--- DATA FOR REVIEW ---
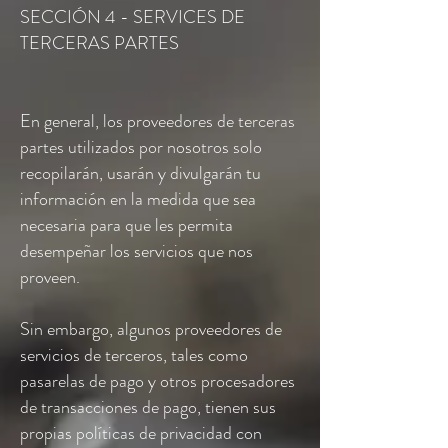
SECCIÓN 4 - SERVICES DE
TERCERAS PARTES
En general, los proveedores de terceras
partes utilizados por nosotros solo
recopilarán, usarán y divulgarán tu
información en la medida que sea
necesaria para que les permita
desempeñar los servicios que nos
proveen.
Sin embargo, algunos proveedores de
servicios de terceros, tales como
pasarelas de pago y otros procesadores
de transacciones de pago, tienen sus
propias políticas de privacidad con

--- TASK ITEM ---
Those lines from the one with "servicios de terceros, tales como" through the last line of the material above are to be retyped exactly, with nothing else.

--- WRITTEN RESPONSE ---
servicios de terceros, tales como
pasarelas de pago y otros procesadores
de transacciones de pago, tienen sus
propias políticas de privacidad con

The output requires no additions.